Plain old grilled-vegetable skewers may sound about as exciting as standard-issue potato salad, but a punchy balsamic vinaigrette is just the thing to liven them up. A medley of vegetables—zucchini, squash, red onion, bell peppers, and grape tomatoes—get tossed with the vinaigrette before they're grilled and dressed with it after, to maximize the impact of the vinaigrette's flavor.

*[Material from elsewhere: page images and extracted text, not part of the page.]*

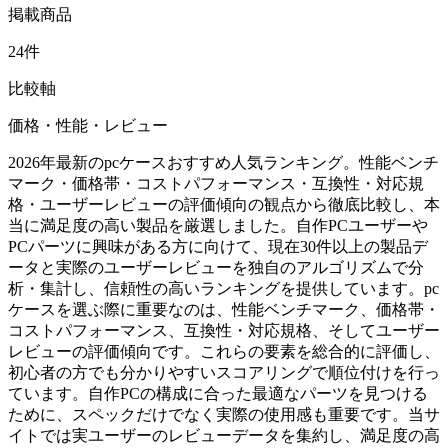
掲載商品
24件
比較軸
価格・性能・レビュー
2026年最新のpcケースおすすめ人気ランキング。性能ベンチ
マーク・価格帯・コストパフォーマンス・互換性・対応規
格・ユーザーレビューの評価傾向の観点から徹底比較し、本
当に満足度の高い製品を厳選しました。自作PCユーザーや
PCパーツに興味がある方に向けて、現在30件以上の製品デ
ータと実際のユーザーレビューを独自のアルゴリズムで分
析・集計し、信頼性の高いランキングを提供しています。pc
ケースを選ぶ際に重要なのは、性能ベンチマーク、価格帯・
コストパフォーマンス、互換性・対応規格、そしてユーザー
レビューの評価傾向です。これらの要素を総合的に評価し、
初心者の方でも分かりやすいスコアリングで順位付けを行っ
ています。自作PCの構成に合った最適なパーツを見つける
ために、スペックだけでなく実際の使用感も重要です。当サ
イトでは実ユーザーのレビューデータを集約し、満足度の高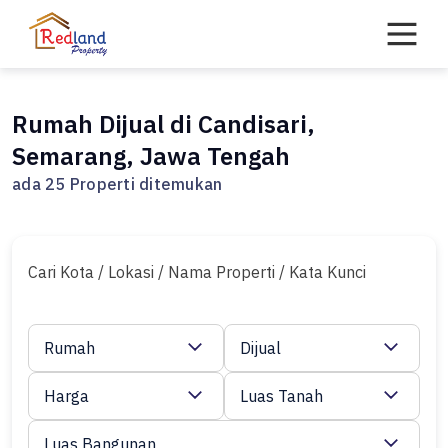
Skip
to
content
Rumah Dijual di Candisari,
Semarang, Jawa Tengah
ada 25 Properti ditemukan
Cari Kota / Lokasi / Nama Properti / Kata Kunci
Rumah
Dijual
Harga
Luas Tanah
Luas Bangunan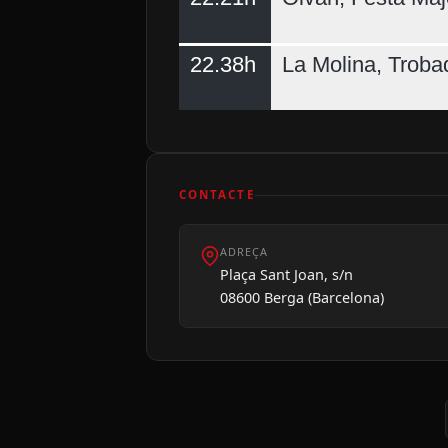
22.38h
La Molina, Troba
CONTACTE
ADREÇA
Plaça Sant Joan, s/n
08600 Berga (Barcelona)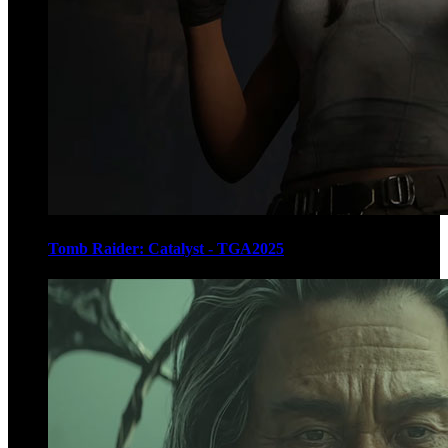
Tomb Raider: Catalyst - TGA2025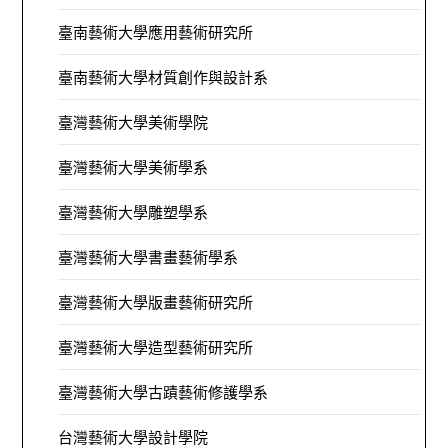
臺南藝術大學應用藝術研究所
臺南藝術大學材質創作與設計系
臺灣藝術大學美術學院
臺灣藝術大學美術學系
臺灣藝術大學雕塑學系
臺灣藝術大學書畫藝術學系
臺灣藝術大學版畫藝術研究所
臺灣藝術大學造型藝術研究所
臺灣藝術大學古蹟藝術修護學系
台灣藝術大學設計學院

This salad is tailor-made for cookouts, particularly because most of the work—making a quick vinaigrette and adding radishes, scallions, and red peppers—can be done in advance. All that's left to do after that is quickly char the green beans and incorporate them into the salad. That basic technique works with all sorts of other ingredient combinations, too; try a variation made with grilled broccolini, pickled chili peppers, olive oil, red onion, and lemon juice.
Served raw, radicchio and trevisano are a little too bitter for my tastes, but on the grill they become sweet and succulent. In this simple recipe, we char halved heads of radicchio and serve them with olive oil, gorgonzola, and saba, a sweet syrup made from grape must, though any sort of balsamic vinegar–based condiment will work in its place. Want a vegan variation? Try dressing grilled radicchio or trevisano with a sour-sweet cherry gastrique instead, for a bold mix of flavors that's a great accompaniment to whole grilled fish, grilled chicken, or other simple mains.
If you're grilling up yakitori for your cookout and already have a batch of homemade teriyaki sauce ready, it's the easiest thing in the world to throw on a batch of shishito peppers for a side dish. Double-skewer the peppers to make them easier to flip, grill them for just a couple of minutes until they're browned and crisp, brush with teriyaki sauce, and you're ready to eat.
Chimichurri, the Argentinean herb sauce usually made with parsley, can play multiple roles at a cookout, as it's equally good with grilled meat or vegetables. Here, we dress up humble grilled zucchini and summer squash with a piquant mix of onion, garlic, red wine vinegar, parsley, cilantro, and jalapeños for heat.